When the customers whine about it being too dark to read the menu, she offers suggestions that show she’s intimately familiar with the restaurant’s dishes. The crowning touch: When she raises the houselights from horror-movie-basement setting, the customers can see that “gnocchi” is spelled correctly on the menu.
This role-model-manager-type, Toni, came all the way from Dallas to help open Taverna Pizzeria & Risottoria’s new Sundance Square location (465 Throckmorton St.). It took the former Zoë spot, and whatever issues Chow, Baby may have had with the now-collapsed Planet Zolon empire, those guys sure knew how to interior-design a restaurant – but Zoë’s sleek postmodern décor is now mucked up by Taverna’s hanging dried things, plates attached to the wall, and disco music. Also there’s a pizza oven in the middle of the room. Pizza ovens are not sleek.
At least our dinner was gorgeous, though the dishes ranged from swooningly sublime to missed-it-by-that-much. An appetizer of melt-in-the-mouth carpaccio ($9) was served in the classic style, the shaved raw beef topped with arugula, lots of thin-sliced pungent Parmesan, and a rosemary-infused olive oil with a hint of lemon juice.

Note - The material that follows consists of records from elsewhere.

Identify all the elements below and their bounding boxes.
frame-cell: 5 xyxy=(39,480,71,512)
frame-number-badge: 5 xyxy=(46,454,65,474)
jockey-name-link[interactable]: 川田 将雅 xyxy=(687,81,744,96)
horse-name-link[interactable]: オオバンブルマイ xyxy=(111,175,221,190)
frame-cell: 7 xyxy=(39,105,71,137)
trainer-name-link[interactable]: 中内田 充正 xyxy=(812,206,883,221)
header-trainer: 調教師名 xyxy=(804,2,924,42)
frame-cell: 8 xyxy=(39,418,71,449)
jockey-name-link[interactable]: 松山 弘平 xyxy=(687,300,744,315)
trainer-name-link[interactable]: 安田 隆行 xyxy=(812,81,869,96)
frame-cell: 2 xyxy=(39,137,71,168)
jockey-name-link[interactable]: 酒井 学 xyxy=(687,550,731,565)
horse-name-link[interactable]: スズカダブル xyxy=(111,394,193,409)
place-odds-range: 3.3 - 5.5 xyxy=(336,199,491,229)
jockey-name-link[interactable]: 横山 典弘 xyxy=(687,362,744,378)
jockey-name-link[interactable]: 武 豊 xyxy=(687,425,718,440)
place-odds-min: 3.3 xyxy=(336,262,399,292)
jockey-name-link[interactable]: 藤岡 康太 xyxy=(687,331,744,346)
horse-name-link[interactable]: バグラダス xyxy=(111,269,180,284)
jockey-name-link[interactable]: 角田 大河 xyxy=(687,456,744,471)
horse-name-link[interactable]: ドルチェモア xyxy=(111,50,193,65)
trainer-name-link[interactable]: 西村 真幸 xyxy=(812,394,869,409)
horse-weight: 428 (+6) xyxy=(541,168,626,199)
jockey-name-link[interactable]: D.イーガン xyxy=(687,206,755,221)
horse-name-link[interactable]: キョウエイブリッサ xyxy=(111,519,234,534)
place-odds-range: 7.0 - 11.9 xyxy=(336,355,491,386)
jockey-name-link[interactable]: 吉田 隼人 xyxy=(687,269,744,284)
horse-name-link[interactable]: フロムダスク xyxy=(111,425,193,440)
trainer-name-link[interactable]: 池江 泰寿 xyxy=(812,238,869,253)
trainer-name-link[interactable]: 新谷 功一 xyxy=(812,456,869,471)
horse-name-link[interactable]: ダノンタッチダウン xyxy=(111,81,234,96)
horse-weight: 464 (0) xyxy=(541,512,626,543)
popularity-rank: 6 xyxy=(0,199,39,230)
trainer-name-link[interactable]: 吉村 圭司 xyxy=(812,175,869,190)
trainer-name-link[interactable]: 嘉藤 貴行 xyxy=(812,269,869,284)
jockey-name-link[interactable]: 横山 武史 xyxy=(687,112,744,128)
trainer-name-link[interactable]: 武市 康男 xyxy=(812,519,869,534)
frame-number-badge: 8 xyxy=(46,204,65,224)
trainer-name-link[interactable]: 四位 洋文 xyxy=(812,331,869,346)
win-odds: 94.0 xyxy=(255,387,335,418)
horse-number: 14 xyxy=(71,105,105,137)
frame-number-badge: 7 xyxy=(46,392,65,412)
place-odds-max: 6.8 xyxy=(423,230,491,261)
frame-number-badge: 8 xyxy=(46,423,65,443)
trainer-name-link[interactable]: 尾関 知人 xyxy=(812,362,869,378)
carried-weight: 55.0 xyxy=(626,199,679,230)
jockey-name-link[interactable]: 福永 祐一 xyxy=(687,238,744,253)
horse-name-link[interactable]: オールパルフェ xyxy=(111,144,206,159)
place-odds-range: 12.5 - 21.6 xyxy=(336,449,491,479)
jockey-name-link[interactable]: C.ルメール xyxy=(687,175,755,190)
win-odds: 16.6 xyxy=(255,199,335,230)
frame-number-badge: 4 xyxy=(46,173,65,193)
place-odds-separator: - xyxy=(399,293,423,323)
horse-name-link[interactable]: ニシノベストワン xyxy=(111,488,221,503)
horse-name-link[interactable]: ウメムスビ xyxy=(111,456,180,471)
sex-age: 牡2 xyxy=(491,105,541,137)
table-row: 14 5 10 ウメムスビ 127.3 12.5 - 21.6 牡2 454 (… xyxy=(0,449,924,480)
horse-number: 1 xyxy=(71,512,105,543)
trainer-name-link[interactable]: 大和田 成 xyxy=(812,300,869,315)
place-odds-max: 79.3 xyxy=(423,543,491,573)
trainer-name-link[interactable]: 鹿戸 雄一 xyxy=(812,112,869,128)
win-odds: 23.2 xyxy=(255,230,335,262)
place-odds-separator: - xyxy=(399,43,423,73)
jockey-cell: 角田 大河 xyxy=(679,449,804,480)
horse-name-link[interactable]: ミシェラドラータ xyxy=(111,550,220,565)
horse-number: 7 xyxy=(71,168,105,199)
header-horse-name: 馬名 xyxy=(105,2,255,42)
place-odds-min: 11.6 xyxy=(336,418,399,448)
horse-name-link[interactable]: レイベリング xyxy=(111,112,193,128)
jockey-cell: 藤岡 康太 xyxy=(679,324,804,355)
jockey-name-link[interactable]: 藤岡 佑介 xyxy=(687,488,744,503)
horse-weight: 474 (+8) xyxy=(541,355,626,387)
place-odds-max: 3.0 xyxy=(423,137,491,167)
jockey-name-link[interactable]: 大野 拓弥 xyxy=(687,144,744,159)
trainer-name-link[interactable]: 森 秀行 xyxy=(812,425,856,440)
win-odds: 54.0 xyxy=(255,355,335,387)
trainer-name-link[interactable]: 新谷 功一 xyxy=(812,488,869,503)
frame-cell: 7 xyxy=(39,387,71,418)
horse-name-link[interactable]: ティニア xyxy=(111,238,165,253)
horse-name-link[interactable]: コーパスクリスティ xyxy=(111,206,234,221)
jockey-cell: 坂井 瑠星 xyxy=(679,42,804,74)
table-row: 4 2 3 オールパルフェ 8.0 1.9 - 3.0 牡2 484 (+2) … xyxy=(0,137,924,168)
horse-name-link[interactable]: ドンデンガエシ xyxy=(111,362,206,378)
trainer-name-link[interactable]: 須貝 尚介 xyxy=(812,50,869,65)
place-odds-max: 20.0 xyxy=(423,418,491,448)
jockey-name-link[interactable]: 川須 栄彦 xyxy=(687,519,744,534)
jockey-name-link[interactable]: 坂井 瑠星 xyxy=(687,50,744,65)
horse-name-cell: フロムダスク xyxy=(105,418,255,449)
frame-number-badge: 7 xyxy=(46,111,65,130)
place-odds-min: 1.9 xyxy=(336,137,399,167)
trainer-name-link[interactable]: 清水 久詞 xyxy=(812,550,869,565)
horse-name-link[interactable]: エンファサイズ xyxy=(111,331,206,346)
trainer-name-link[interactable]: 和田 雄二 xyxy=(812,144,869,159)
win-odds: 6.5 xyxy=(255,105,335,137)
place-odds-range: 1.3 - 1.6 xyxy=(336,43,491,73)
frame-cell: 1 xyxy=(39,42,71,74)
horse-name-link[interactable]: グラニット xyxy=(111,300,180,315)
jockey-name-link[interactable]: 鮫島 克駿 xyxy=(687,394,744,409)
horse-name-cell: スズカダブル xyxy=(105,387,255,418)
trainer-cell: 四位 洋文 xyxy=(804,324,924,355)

Next came Chow, Baby’s newest favoritest dish in all the world: fiocchi al gorgonzola e pera ($14), perky little pasta purses stuffed with gorgonzola and pears and perched in a mild, creamy gorgonzola sauce studded with walnut pieces. Perfect. But Taverna went from A-plus to A-minus with the pan-seared tuna ($19, served with perfectly roasted asparagus), which was cooked a little more than the requested rare and didn’t have a nice crisp to its edge. It also didn’t have the melt-in-the-mouth texture that good tuna should, sort of a cross between prime rib-eye and butter, and its aftertaste was conspicuously fishy. Make that a B-minus.
A few more points were lost with the soup, er, risotto of the day ($17.95), a flavorful brew of crabmeat, shallots, and artichoke hearts, but – Chow, Baby’s whiny tone is creeping back in – the rice was mushy, not al dente, and the cooking stock hadn’t been completely absorbed, so the whole thing was runny rather than firm and creamy. Yes, risotto is hard to do perfectly, it takes time and constant stovetop attention, but if you have “risottoria” in your very name and you’re charging $18 for the dish, Chow, Baby expects you to make it at least as well as it does at home. Well, could if it wanted to.

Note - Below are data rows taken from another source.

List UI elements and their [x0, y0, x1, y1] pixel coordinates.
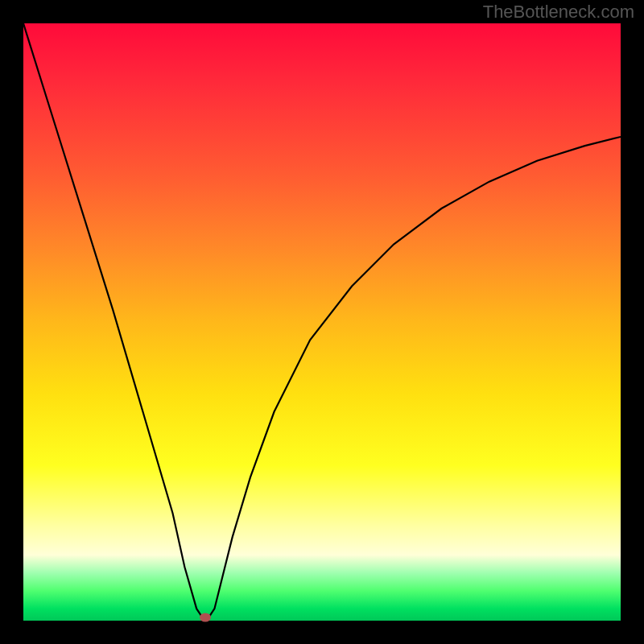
watermark-text: TheBottleneck.com: [483, 2, 634, 23]
optimal-point-marker: [200, 613, 211, 622]
bottleneck-curve-path: [23, 23, 621, 617]
chart-container: TheBottleneck.com: [0, 0, 644, 644]
bottleneck-curve-svg: [23, 23, 621, 621]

After those dips, though, Taverna made an incredible comeback with balsamic ice cream with sautéed strawberries ($6). Amazing stuff, the sweetly intense balsamic essence melding neatly with the cream and the strawberries, capped with a fresh mint leaf. Chow, Baby’s to-go pizza – did it mention there’s a pizza oven in the middle of the restaurant? – suffered from a pick-up mix-up, so instead of the desired gamberetti (shrimp) and pesto (pesto) pie (12-inch, $9), it midnight-snacked on a delicious crispy-thin crust topped with some kind of cheese (probably gorgonzola; it’s very popular here), walnut pieces, and lots of fresh baby spinach. This changes everything. The pizza oven can stay.